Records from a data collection
___

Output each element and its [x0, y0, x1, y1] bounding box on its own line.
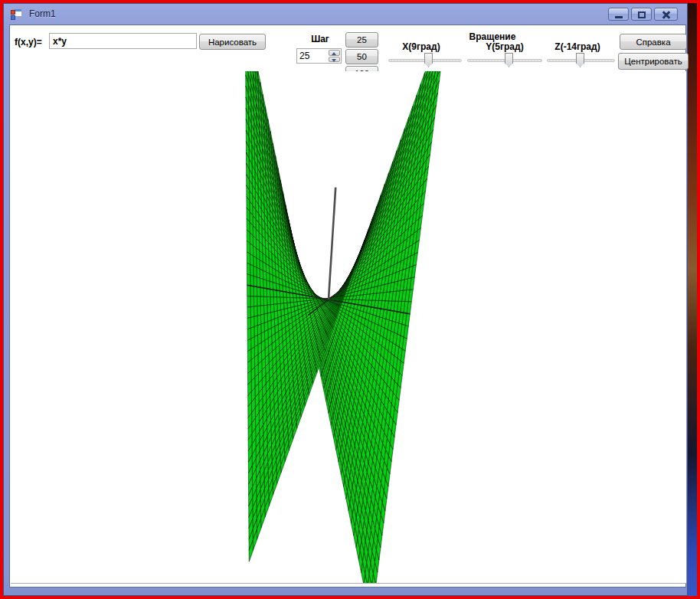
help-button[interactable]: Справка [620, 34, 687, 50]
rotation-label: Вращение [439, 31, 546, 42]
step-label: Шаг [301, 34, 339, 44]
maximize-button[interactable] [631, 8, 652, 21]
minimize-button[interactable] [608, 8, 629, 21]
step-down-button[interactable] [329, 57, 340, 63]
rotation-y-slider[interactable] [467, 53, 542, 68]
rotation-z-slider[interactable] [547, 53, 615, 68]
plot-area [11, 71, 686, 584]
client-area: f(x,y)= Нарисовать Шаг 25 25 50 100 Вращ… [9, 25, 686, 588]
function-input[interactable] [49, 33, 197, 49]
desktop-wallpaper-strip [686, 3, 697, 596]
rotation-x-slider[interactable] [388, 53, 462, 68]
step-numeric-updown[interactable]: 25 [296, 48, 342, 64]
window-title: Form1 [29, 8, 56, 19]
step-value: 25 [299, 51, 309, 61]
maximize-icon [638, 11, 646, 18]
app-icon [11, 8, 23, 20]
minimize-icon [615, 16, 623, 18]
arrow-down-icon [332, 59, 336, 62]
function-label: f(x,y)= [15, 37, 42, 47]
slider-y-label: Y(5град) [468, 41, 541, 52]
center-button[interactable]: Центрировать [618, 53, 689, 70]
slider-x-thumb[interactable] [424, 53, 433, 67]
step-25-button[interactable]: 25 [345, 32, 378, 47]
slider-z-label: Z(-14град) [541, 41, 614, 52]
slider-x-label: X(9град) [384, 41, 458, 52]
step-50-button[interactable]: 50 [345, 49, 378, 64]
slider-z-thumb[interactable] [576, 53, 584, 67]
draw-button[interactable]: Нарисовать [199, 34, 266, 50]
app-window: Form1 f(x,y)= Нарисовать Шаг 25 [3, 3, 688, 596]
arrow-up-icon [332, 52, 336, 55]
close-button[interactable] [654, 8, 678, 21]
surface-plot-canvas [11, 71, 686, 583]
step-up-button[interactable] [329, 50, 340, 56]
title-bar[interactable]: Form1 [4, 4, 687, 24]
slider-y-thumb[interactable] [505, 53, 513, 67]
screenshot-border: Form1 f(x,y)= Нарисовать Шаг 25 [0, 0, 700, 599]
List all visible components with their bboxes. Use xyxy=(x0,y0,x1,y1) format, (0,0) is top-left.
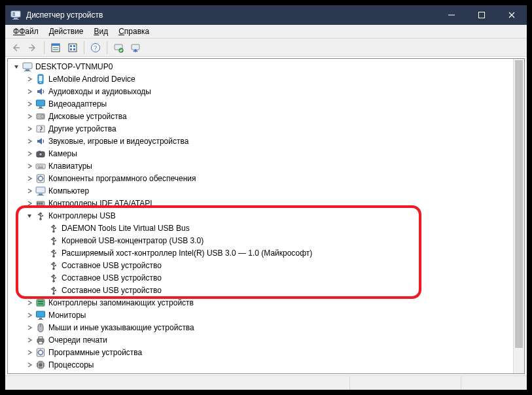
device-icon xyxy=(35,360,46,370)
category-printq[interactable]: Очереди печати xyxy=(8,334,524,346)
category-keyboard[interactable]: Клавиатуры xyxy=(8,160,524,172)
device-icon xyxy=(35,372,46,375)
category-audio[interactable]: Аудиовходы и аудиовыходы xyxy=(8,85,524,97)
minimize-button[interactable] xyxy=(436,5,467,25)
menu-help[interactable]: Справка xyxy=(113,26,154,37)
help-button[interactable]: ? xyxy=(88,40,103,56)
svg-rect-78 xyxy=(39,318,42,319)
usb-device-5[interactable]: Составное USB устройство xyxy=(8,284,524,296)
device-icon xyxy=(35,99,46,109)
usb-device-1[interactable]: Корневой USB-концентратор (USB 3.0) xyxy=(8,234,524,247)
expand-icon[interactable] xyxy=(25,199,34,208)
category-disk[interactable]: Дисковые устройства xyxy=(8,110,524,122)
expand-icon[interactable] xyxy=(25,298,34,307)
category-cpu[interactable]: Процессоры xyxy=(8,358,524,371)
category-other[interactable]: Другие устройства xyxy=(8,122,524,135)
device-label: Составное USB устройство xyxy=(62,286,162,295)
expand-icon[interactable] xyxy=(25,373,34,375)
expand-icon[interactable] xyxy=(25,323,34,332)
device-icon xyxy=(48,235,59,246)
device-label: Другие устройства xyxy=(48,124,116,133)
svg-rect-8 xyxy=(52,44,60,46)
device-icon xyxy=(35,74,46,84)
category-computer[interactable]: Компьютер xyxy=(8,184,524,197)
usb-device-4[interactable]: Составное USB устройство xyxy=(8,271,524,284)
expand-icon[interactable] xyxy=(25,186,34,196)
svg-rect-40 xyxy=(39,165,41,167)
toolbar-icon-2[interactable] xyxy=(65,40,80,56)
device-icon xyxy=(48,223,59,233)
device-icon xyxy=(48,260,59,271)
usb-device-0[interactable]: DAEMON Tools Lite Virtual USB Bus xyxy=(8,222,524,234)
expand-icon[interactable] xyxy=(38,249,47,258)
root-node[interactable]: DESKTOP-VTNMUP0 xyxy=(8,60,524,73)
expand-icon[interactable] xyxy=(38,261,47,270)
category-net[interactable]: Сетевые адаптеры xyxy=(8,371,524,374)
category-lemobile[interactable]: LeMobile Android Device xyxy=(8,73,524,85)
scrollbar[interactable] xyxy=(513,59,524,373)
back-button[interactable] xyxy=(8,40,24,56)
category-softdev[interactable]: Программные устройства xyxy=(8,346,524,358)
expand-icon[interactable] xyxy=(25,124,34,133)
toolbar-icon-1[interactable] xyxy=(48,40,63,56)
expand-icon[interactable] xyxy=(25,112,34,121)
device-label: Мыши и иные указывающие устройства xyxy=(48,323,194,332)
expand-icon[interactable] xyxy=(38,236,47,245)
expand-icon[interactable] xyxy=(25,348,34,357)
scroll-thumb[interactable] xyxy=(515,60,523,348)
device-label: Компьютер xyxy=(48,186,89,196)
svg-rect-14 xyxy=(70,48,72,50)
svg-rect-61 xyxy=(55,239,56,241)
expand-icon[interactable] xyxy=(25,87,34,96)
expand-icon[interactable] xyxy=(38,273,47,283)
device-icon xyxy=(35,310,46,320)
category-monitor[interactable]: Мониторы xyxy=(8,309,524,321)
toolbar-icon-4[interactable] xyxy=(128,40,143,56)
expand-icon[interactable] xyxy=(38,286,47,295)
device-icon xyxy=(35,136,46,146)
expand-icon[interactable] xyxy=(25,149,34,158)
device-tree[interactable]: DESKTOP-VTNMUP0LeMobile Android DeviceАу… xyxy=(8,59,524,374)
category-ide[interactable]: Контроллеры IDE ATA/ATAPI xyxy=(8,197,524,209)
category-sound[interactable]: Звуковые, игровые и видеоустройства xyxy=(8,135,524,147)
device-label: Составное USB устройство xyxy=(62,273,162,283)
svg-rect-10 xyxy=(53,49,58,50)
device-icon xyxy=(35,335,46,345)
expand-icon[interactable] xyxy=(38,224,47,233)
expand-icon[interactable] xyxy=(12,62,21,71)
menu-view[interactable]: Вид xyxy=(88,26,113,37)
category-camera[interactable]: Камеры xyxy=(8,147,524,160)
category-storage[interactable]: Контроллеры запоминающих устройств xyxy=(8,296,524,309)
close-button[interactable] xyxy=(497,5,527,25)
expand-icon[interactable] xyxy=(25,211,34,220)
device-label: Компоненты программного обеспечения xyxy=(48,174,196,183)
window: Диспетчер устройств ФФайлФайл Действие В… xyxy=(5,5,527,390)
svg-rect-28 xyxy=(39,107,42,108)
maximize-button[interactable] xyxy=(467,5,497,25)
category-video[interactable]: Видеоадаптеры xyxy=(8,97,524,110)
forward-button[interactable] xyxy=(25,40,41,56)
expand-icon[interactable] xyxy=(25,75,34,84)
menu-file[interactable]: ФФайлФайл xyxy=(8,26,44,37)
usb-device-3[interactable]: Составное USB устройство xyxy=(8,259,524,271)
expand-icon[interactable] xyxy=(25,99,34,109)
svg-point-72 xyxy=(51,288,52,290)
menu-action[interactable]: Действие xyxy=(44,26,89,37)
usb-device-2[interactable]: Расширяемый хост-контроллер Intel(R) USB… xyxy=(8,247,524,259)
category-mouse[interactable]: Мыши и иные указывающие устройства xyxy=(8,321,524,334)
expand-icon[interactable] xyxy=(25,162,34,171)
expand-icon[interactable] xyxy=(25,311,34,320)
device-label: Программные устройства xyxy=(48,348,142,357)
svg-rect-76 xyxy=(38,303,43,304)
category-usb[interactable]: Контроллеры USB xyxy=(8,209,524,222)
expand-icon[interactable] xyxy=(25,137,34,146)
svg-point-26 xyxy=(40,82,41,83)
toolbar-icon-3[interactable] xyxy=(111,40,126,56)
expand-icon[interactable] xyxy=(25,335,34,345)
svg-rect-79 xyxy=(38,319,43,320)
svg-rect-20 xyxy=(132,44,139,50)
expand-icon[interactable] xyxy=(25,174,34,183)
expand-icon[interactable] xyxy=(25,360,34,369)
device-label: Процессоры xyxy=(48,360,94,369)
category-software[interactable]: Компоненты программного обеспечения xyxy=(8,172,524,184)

___

For each line above that includes "menu", copy the line.

menu-help[interactable]: Справка xyxy=(113,26,154,37)
menu-view[interactable]: Вид xyxy=(88,26,113,37)
menu-file[interactable]: ФФайлФайл xyxy=(8,26,44,37)
menu-action[interactable]: Действие xyxy=(44,26,89,37)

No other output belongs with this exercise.